I didn’t want to offend his smile.
Barry didn’t say another word, but he didn’t need to. His furrowed brows and wrinkled nose spoke volumes for him. He set the mail on the ledge and without another word, he slinked backward, before turning around and walking away as if he’d just fed an angry pit bull and was trying not to get bitten.
But I was angry. Confusion is a bitch. It leads to questions, which only lead to more questions, which leads to being frustrated, which leads to being pissed off.
“He wants to see you in his office,” Nadine said. “Your mother is there, too. They’re waiting for you.”

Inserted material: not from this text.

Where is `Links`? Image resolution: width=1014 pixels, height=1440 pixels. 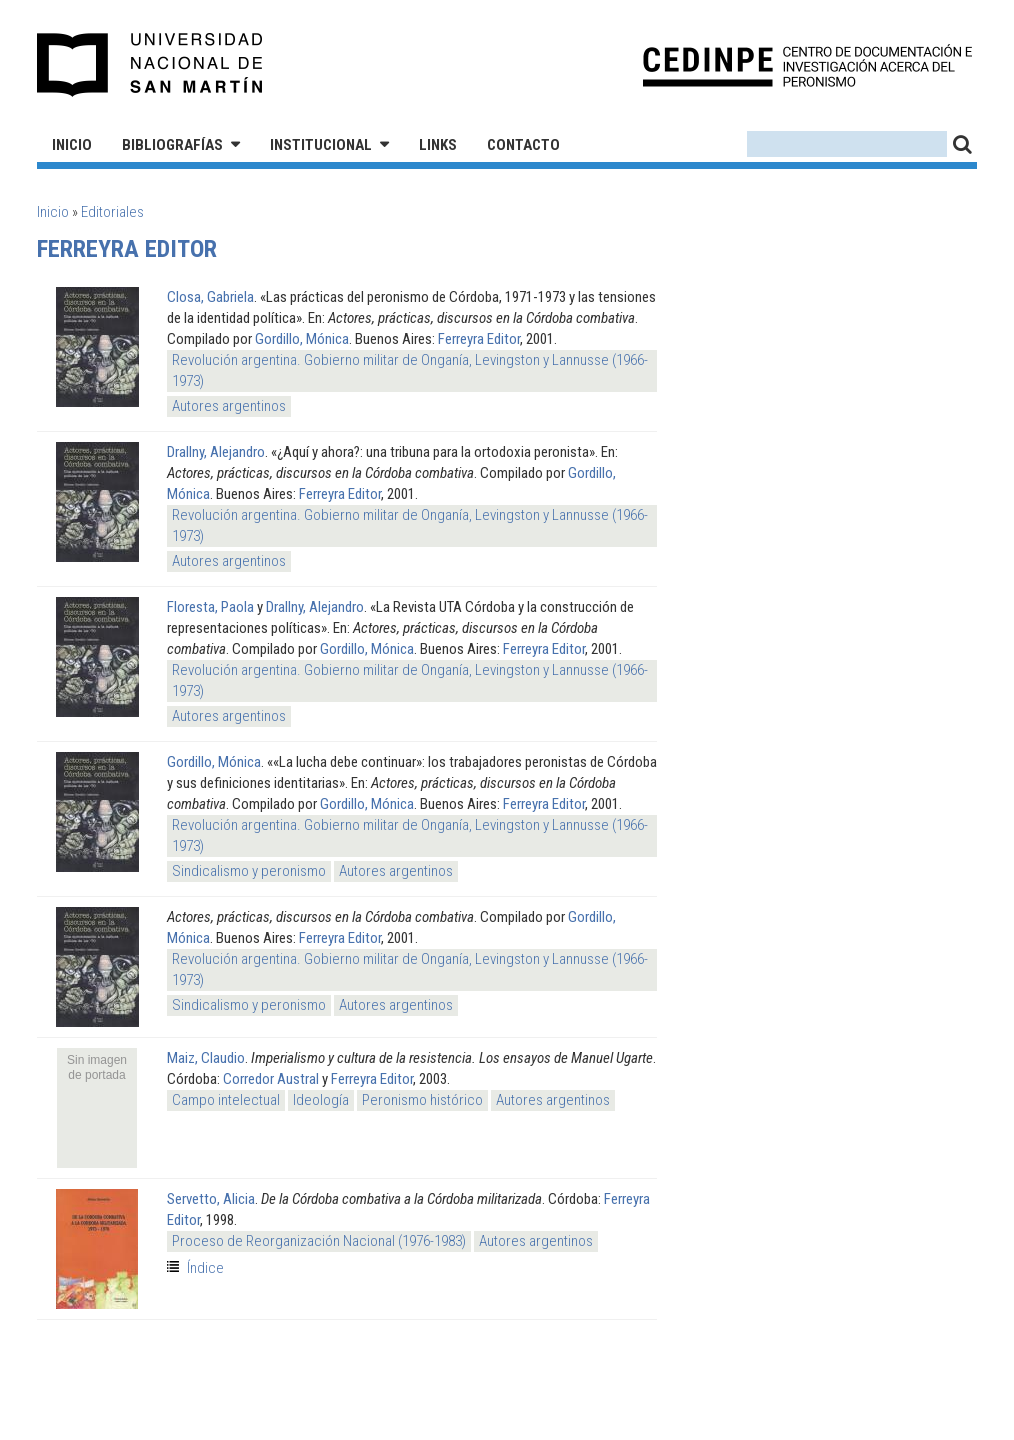 Links is located at coordinates (438, 145).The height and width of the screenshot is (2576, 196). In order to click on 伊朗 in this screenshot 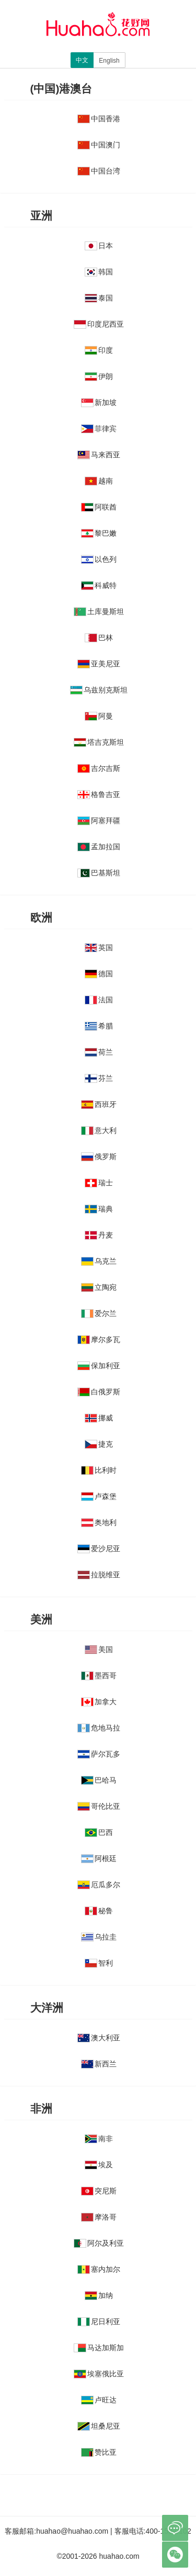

“Really?” I stood from the swing, automatically smoothing down my hair and adjusting my shorts, pulling on them so they would appear longer.
Which was odd, because I didn’t care what they thought of me, but the motion to make sure I was presentable was automatic. I’d seen the same Town Car that had taken me from King’s pull up that morning, but I didn’t have any sort of urge to rush up to the senator and welcome him home either. He may not have been the one who had ordered for King to be killed, but there was something way too coincidental about the entire situation that was keeping me on edge with my guard up and locked firmly in place.
“Is my mother feeling any better?” I asked as I followed Nadine to the study. The house wasn’t large by any means. The glass doors of my father’s study could be seen from any point in the great room and kitchen and it was a straight shot from the front door. There was no need for her to show me where it was. But then I realized that Nadine was just trying to be mindful of my memory loss.
“Thank you,” I said. Nadine nodded and with a tight smile, before going back to her work in the kitchen.